A vacina contra a tuberculose (BCG) já está novamente a ser administrada aos bebés nas maternidades e hospitais, depois de ter estado suspensa durante algumas semanas, devido a problemas no fornecimento.

«O fornecimento da vacina BCG foi regularizado há mais de duas semanas, antes mesmo do tempo previsto», disse à Lusa a subdiretora-geral da Saúde, Graça Freitas.

O fornecimento da vacina BCG (Bacillus Calmette-Guérin) contra a tuberculose, incluída no Plano Nacional de Vacinação e administrada aos bebés à nascença, nas maternidades e hospitais, esteve interrompido durante algumas semanas, tendo Direção-Geral da Saúde (DGS) previsto que a sua regularização fosse feita no início de agosto.

O fornecimento da vacina, no entanto, foi retomado já há duas semanas, tendo havido algumas zonas do país onde não chegou a estar interrompido, adiantou Graça Freitas.

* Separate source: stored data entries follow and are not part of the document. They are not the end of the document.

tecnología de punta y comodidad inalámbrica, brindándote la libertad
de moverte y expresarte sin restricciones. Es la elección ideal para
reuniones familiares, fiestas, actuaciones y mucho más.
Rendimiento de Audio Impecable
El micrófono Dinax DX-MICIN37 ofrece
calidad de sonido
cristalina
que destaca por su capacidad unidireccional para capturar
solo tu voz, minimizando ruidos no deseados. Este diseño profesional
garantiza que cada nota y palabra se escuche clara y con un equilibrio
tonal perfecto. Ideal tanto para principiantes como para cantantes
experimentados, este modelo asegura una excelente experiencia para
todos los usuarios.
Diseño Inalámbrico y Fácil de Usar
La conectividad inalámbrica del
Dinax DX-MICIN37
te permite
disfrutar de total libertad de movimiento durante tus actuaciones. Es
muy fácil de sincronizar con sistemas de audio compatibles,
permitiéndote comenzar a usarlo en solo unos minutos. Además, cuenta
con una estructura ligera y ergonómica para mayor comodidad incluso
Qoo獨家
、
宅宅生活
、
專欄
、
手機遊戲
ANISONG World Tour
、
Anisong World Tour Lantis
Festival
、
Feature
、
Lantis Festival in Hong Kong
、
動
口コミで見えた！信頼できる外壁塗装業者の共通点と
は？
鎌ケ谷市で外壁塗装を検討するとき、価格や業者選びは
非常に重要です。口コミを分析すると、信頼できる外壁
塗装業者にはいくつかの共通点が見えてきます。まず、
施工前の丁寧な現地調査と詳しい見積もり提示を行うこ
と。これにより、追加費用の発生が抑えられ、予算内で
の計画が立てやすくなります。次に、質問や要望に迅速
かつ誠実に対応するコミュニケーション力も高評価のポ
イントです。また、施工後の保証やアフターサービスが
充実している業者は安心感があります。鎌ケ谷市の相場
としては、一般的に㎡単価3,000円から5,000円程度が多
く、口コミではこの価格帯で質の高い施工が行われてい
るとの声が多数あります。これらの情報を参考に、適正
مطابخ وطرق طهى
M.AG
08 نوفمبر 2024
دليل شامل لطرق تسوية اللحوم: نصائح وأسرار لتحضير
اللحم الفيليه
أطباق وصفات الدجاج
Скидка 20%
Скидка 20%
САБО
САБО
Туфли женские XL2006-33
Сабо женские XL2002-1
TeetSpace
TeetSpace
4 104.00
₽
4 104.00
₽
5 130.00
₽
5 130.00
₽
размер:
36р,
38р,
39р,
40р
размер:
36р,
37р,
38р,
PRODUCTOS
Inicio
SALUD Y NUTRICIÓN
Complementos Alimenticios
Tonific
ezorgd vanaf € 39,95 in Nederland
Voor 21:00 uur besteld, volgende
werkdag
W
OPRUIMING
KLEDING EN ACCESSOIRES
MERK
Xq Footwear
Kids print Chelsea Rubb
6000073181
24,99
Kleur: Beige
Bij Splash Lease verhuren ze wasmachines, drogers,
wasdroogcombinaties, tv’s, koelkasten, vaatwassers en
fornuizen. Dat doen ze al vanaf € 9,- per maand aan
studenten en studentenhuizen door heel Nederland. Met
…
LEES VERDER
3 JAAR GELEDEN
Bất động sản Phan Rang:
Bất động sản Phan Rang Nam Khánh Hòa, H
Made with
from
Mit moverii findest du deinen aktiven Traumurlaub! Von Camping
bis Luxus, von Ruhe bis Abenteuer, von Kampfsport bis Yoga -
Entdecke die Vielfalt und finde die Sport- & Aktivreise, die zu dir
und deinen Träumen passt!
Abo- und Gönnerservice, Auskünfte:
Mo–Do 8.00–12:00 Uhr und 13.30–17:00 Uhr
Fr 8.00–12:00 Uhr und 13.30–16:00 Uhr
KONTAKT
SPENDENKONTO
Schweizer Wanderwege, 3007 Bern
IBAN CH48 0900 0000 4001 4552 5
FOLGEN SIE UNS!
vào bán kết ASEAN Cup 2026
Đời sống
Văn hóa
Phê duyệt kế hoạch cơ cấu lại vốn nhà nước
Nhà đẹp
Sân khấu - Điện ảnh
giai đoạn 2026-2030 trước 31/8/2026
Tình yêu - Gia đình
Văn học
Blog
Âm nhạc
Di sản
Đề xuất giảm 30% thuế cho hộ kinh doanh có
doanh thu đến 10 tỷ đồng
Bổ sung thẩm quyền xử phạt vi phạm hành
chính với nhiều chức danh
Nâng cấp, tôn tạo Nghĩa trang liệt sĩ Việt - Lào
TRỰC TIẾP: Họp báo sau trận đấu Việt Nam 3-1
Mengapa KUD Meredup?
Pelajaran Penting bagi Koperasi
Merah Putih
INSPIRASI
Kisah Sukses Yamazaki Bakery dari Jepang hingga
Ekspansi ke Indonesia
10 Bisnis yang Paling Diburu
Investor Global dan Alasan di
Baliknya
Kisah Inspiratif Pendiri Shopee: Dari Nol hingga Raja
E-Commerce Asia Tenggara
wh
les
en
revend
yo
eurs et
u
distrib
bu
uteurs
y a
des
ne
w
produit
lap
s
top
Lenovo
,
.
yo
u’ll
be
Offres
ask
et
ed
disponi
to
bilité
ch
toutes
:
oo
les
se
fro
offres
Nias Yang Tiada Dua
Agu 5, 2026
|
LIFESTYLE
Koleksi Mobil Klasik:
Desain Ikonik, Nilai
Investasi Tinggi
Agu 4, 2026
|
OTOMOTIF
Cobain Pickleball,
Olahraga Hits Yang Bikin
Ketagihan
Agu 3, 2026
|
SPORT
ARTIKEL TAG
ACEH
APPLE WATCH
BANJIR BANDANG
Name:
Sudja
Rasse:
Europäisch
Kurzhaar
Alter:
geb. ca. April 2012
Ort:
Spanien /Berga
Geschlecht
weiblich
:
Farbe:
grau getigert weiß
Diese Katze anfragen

Esta interrupção deveu-se a dificuldades a nível europeu, já que existe um fornecedor único: um laboratório público na Dinamarca que fabrica esta vacina para toda a Europa.

«O que acontece por vezes é que o lote de vacinas fica retido para verificar as conformidades no âmbito do controlo de qualidade a que está sujeito. Isto dá origem a interrupções [de fornecimento] curtas», explicou.

A DGS assegura, contudo, que estas interrupções não representam qualquer risco para a saúde pública e que estes intervalos não significam que as crianças vão contrair tuberculose.

A vacina BCG é dada numa única dose logo à nascença na maternidade ou, em casos excecionais, posteriormente, nos centros de saúde.

As crianças que não foram vacinadas à nascença deverão agora ser contactadas pelo respetivo centro de saúde. Os responsáveis por estas crianças podem também contactar o seu centro de saúde para obter informação sobre a vacinação.

Já em abril tinham existido problemas no abastecimento desta vacina pelos mesmos motivos.